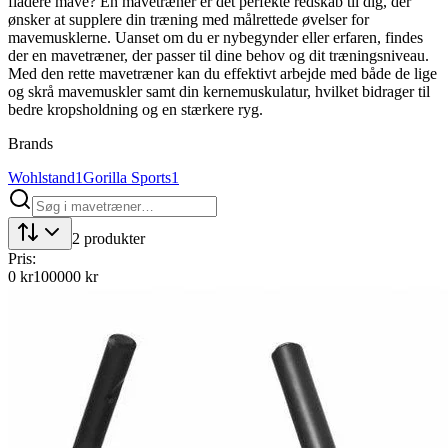
fladere mave? En mavetræner er det perfekte redskab til dig, der
ønsker at supplere din træning med målrettede øvelser for
mavemusklerne. Uanset om du er nybegynder eller erfaren, findes
der en mavetræner, der passer til dine behov og dit træningsniveau.
Med den rette mavetræner kan du effektivt arbejde med både de lige
og skrå mavemuskler samt din kernemuskulatur, hvilket bidrager til
bedre kropsholdning og en stærkere ryg.
Brands
Wohlstand
1
Gorilla Sports
1
2
produkter
Pris:
0
kr
100000
kr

※ ※ ※

■ **WORK REQUEST**
How many of the lines above include the string "mavetræner"? Give only the number.

■ **RESULT FOR THIS TASK**
3